Armenia na Euro 2020 w Baku

Z Mchitarianem problemem jest jednostka. Zastanowić się jednak można, co działoby się gdyby do finału Ligi Europy awansował Pjunik Erywań? W bardziej prawdopodobnej opcji - co stałoby się, gdyby na Euro 2020 dostała się Armenia? Cztery mecze tego turnieju rozgrywane będą właśnie w Baku.

- Wtedy otworzyłaby się chyba puszka Pandory. Skoro tu piłka przegrała z polityką? Myślę, że Azerowie są z siebie zadowoleni, że kolejny raz udało im się upokorzyć swoich sąsiadów Ormian. Są na ustach Europy, a mam wrażenie, że wiele osób nie do końca zdaje sobie sprawę w czym tkwi tu problem. Może część myśli nawet, że winny jest sam znajdujący się na jakiejś czarnej liście piłkarz. Jak dla mnie to oni upiekli dwie pieczenie na jednym ogniu.
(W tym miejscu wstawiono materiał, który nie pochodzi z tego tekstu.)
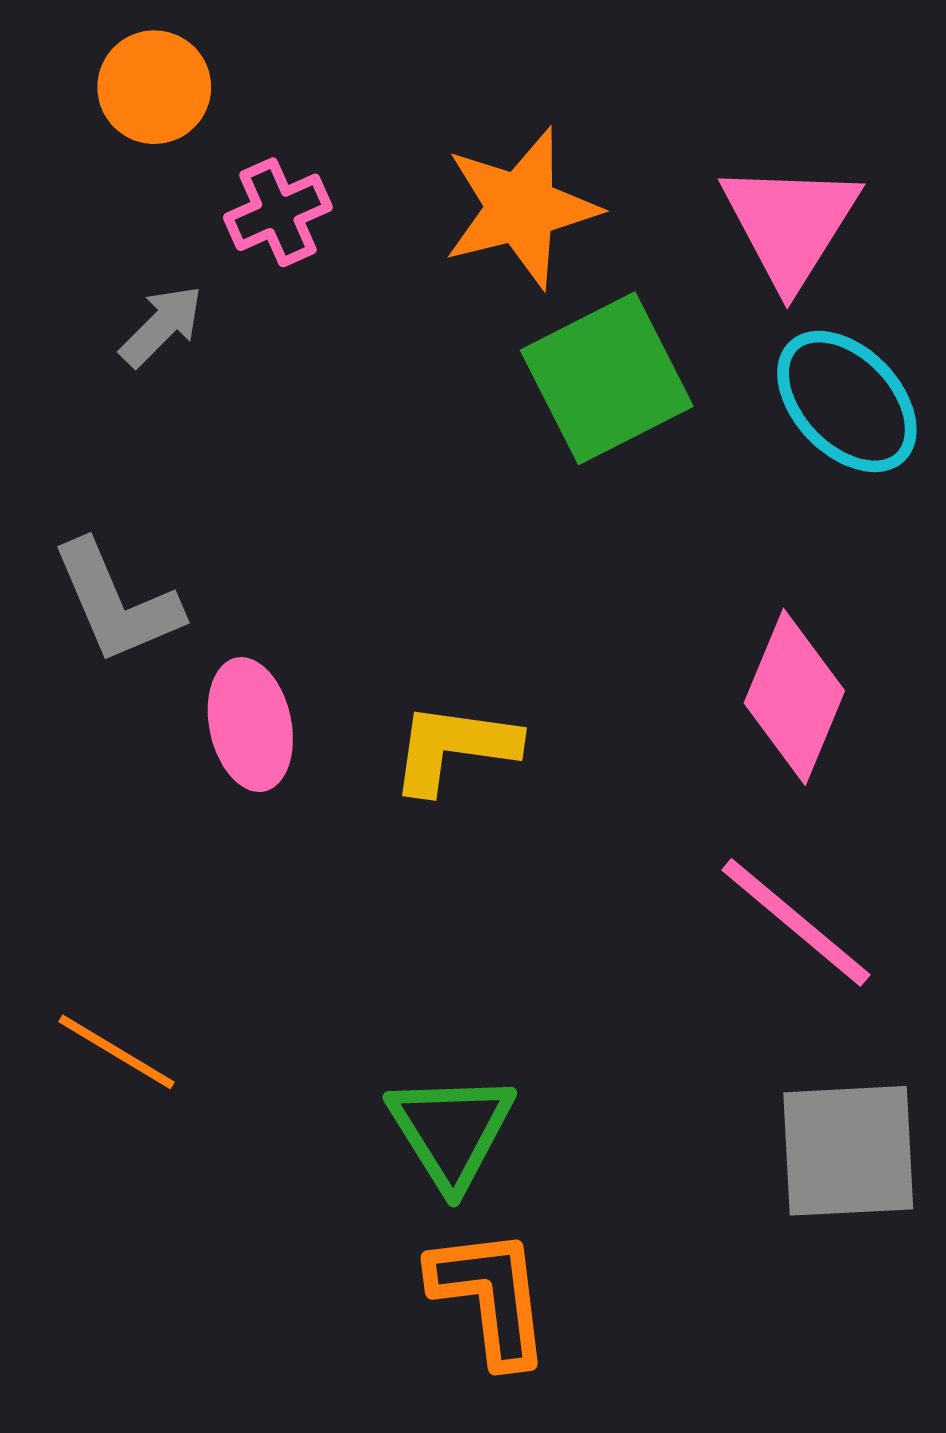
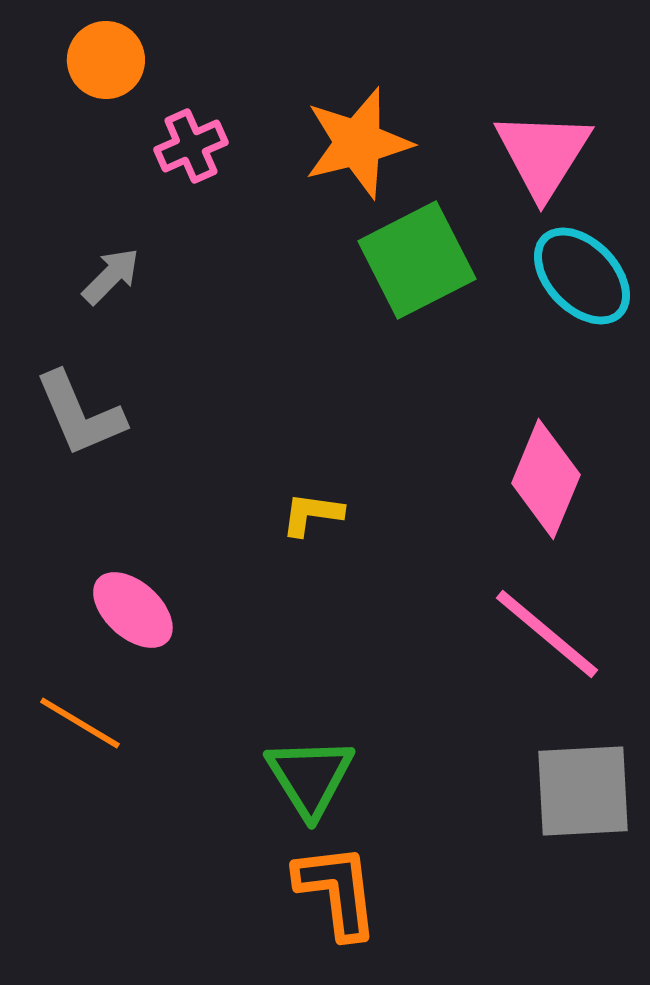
gray arrow: (162, 326) -> (111, 276), moved
pink ellipse: (250, 725) -> (133, 610), moved, turned -36
yellow L-shape: (454, 748) -> (312, 514), size x0.7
Postawili na swoim, pokazali gest Kozakiewicza Armenii i Uefie, a przy okazji mają trochę rozgłosu. Zasada nieważne co mówią, byle mówili też tu niestety obowiązuje - opisuje Listkiewicz.

- Jeszcze raz podkreślam. Dla mnie rozwiązaniem byłoby przeniesienie tego finału. Znalazłoby się sporo miast, które chętnie by go przejęły. Poza tym UEFA przez problemy z zapewnieniem bezpieczeństwa w danym  kraju często przenosi mecze gdzie indziej. Teraz wiedzą o tym np. w Doniecku. Kiedyś pamiętam jak Celtic miał grać z Anżą Machaczkała. W Czeczeni było niebezpiecznie, więc UEFA zadecydowała, że Szkoci nie polecą w tamte rejony, a mecz przeniesiono do Warszawy na stadion Legii - przypomina Listkiewicz. Były sędzia międzynarodowy i delegat FIFA, sam przyznaje, że wyjazdy do Azerbejdżanu nie kojarzą mu się miło, a reklama kraju za granicami w celu poprawy jego wizerunku może dać niewiele.  

- Azerbejdżan w ostatnim czasie stara się mocno promować na świecie. Jest organizatorem różnych imprez, sponsorem sportowych klubów. Publiczne pieniądze służą temu, by nazwa państwa dotarła do szerokiego grona odbiorców za granicą. Ja nie mam z tym krajem jakiś miłych wspomnień. Zaznaczam, że nie mam uprzedzeń do Azerów, sam znam kilku sympatycznych. Pamiętam jednak, że wyjazdy reprezentacji Polski do tego kraju zawsze wiązały się z jakimiś problemami. To zablokowano nam zarezerwowany dla nas hotel, musieliśmy spać w jakimś gorszym, to prezes tamtejszej federacji pobił w loży VIP jakiegoś oponenta, który nieco mu urągał - wspomina Listkiewicz. Opisywane przez niego sprawy to nieodległa historia, sięgająca raptem poprzedniej dekady. Widać, że niechlubne sprawy i to na większą skalę wciąż trwają.